There seems to hang a film of light in the early morning air of this September 6th, a thin veil of particles suspended in the breezeless humidity. As if emanated by the tall, old trees I pass that wait to loose their autumn splendor once again, the soft gold halo enfolds a fresh layer of reality, the realm of what is to be: the coming day, the coming season, the just-beyond. The trees hold the tension, do not haste to what they must know, in some sense that supercedes my limits of understanding, is coming - the time of brilliant color, then release. Rather, they breathe from where they are to where they are to where they are, ever-present and ever-faithful (apart from any self-righteous faith to which we humans grasp) and ever-becoming, without hindsight or forethought.

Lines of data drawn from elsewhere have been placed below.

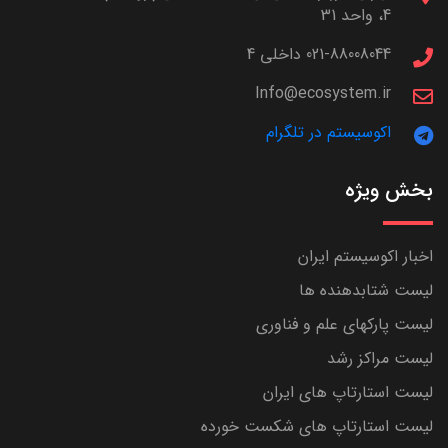
4، واحد 31
021-88008044 داخلی 4
Info@ecosystem.ir
اکوسیستم در تلگرام
بخش ویژه
اخبار اکوسیستم ایران
لیست شتابدهنده ها
لیست پارکهای علم و فناوری
لیست مراکز رشد
لیست استارتاپ های ایران
لیست استارتاپ های شکست خورده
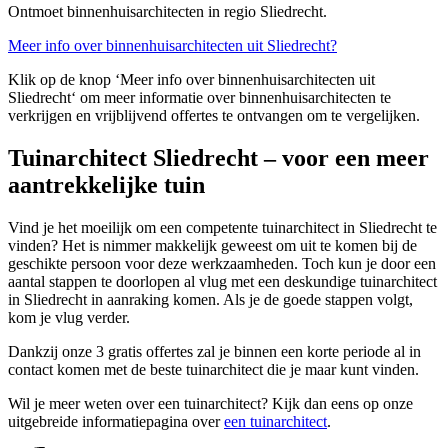
Ontmoet binnenhuisarchitecten in regio Sliedrecht.
Meer info over binnenhuisarchitecten uit Sliedrecht?
Klik op de knop ‘Meer info over binnenhuisarchitecten uit
Sliedrecht‘ om meer informatie over binnenhuisarchitecten te
verkrijgen en vrijblijvend offertes te ontvangen om te vergelijken.
Tuinarchitect Sliedrecht – voor een meer
aantrekkelijke tuin
Vind je het moeilijk om een competente tuinarchitect in Sliedrecht te
vinden? Het is nimmer makkelijk geweest om uit te komen bij de
geschikte persoon voor deze werkzaamheden. Toch kun je door een
aantal stappen te doorlopen al vlug met een deskundige tuinarchitect
in Sliedrecht in aanraking komen. Als je de goede stappen volgt,
kom je vlug verder.
Dankzij onze 3 gratis offertes zal je binnen een korte periode al in
contact komen met de beste tuinarchitect die je maar kunt vinden.
Wil je meer weten over een tuinarchitect? Kijk dan eens op onze
uitgebreide informatiepagina over
een tuinarchitect
.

As my feet step one in front of the other, walking under a canopy of oaks and maples, passing the dogwoods and crab-apple trees, their stillnes brings me to pause. On the precipice of my myopic vision, I see in the distance - or dream I see, in the muggy heat - a gentle shimmering, as if an unfelt breeze has disturbed the portal to a reality imminently close, but in a direction fatally foreign to me. The grainy apparition is clouded by the sheer glow of this pink day; I blink, and it is still there, but no clearer. I glance around as if the wet pavement or rows of houses could offer new perspective, to no avail. The trees are soundless. Though their unseen roots are gulping water from last night's rain and the pores of their delicate leaves are pouring pure oxygen into my lungs - although they exist undeniably in my physical presence - they also, I feel in the tingling quiet, live in a place to which I have rarely, if ever, been.
Oh, to have that deep knowledge of a life lived in an upward direction, then immobile, yet omnipresent; to regard this moment, as I stand in their wake, as parallel to the time when families in the 1940's were moving into these new homes, or when surrounded by cool forest in all directions before Europeans came, or when first breaking through the hard shell of a seed to the rich, damp earth; to live in this world and another, and to perhaps know no distinction between them; oh, to radiate light, and a constant invitation to pay attention to the possible hanging thickly in the still air of this and every morning. I continue walking my linear path, thirsty for the gift of submission to now, now, now.
Later, the pink morning yields to blue; the branches sway gently overhead as I sit on my porch. The sunlight is clear and unfiltered, distinct and bright. A breeze caresses my cheek and moves my hair. The trees seem to speak, This is our world, too.